4th Attack on Trucks Near Quetta, Pakistan

Gunmen on motorcycles sprayed small arms fire at a parked US/ NATO fuel convoy near Quetta, the capital of Baluchistan and a long time center for the Old Taliban of Mulla Omar around 6 am Wednesday morning, killing at least one driver and setting ablaze around 20 trucks. The leaping flames threatened to destroy other nearby trucks in the convoy bearing other sorts of supplies. Quetta city only has a handful of fire brigades and they were wholly inadequate to deal with the massive conflagration, and city leaders were calling for help.

This attack on NATO fuel trucks was the fourth since last Thursday, when Pakistani authorities closed the Khyber Pass route to Afghanistan to US/ NATO trucking in retaliation for the attack by US helicopter gunships on a Pakistani Frontier Corps checkpoint near the Afghanistan border. Some 70 percent of supplies for US troops in Afghanistan are trucked into that landlocked nation via Pakistan.
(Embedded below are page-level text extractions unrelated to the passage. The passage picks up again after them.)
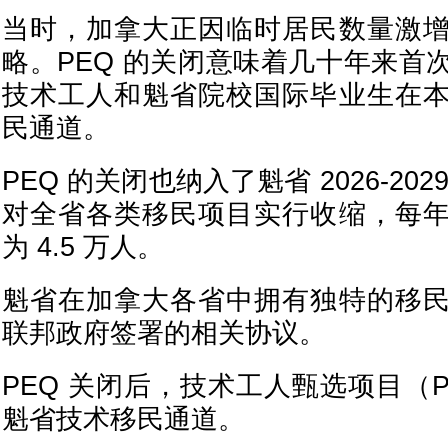
当时，加拿大正因临时居民数量激
略。PEQ 的关闭意味着几十年来首
技术工人和魁省院校国际毕业生在
民通道。
PEQ 的关闭也纳入了魁省 2026-20
对全省各类移民项目实行收缩，每
为 4.5 万人。
魁省在加拿大各省中拥有独特的移
联邦政府签署的相关协议。
PEQ 关闭后，技术工人甄选项目（
魁省技术移民通道。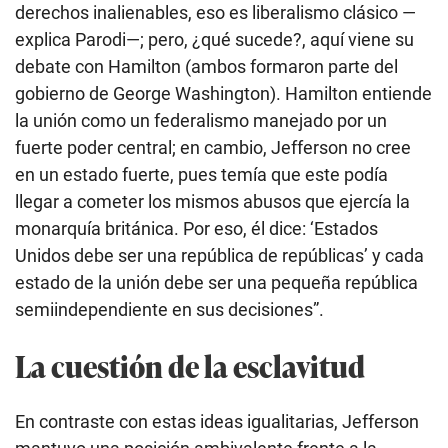
derechos inalienables, eso es liberalismo clásico —
explica Parodi—; pero, ¿qué sucede?, aquí viene su
debate con Hamilton (ambos formaron parte del
gobierno de George Washington). Hamilton entiende
la unión como un federalismo manejado por un
fuerte poder central; en cambio, Jefferson no cree
en un estado fuerte, pues temía que este podía
llegar a cometer los mismos abusos que ejercía la
monarquía británica. Por eso, él dice: ‘Estados
Unidos debe ser una república de repúblicas’ y cada
estado de la unión debe ser una pequeña república
semiindependiente en sus decisiones”.
La cuestión de la esclavitud
En contraste con estas ideas igualitarias, Jefferson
As Pakistani and US authorities investigate the friendly fire incident at the border last Thursday, it has thrown up a video of the attack now published by Dawn newspaper online. US officials had alleged that the pilots of the helicopter gunships believed they had come under fire from the checkpoint, accounting for their firing missiles at it.

Here is Dawn’s video, which does not show that the US helicopters were attacked before they began firing. Dawn charges that it was an unprovoked attack. (It should be remembered that the US helicopters may have been seeking Taliban checkpoints, and might not have been able to tell that these were Pakistani ones).

The continued humanitarian disaster in Pakistan, in the aftermath of unprecedentedly hard rains, has left 20 million affected and some 8 million displaced from their homes.. The United Nations still has only been able to raise a fraction of what Pakistan needs to face the aftermath of the floods. The UN High Commission on Refugees is afraid that if the Pakistan refugees are not taken care of they may be easy recruits to radical organizations, or may simply form an element of instability in a country that is already fragile.

Meanwhile, in Afghanistan, guerrillas set off three bombs and wounded dozens of citizens in an attack on Qandahar.

8 Responses

  1. Western rationality is big on cause and effect.

    Unless it fuels more military spending and further control on the home front here in the good old USA which benefits those who feed off military or security spending.

    Another reason that comes to mind is political power here at home justified by fighting a foreign enemy. This is the extension of the cold war imagery as described by the political philosopher Sheldon Wolin in “Democracy Inc.: Managed Democracy and the Specter of Inverted Totalitarianism.” . Wolin points out that the biggest creation in media history is the war on terror which was used to justify the invasion of Iraq. And that plays into our managed democracy with 5 to 6 companies owning the media and political parties clinging to power rather than working the hard problems like education, jobs, environment and peace.

    This comment was stimulated by Glenn Grennwald’s column today on cause and effect in the war on terror in which our actions are generating the counter effect which will lead to attacks on USA soil. Did the Roman Republic loose its ability to understand cause and effect as they went after the pirates and destroyed the Roman Empire?

    link to salon.com

  2. President Obama war on Pakistan is beyond all strategy or conscience. I am sorry to write this, but I want the war on Pakistan stopped immediately.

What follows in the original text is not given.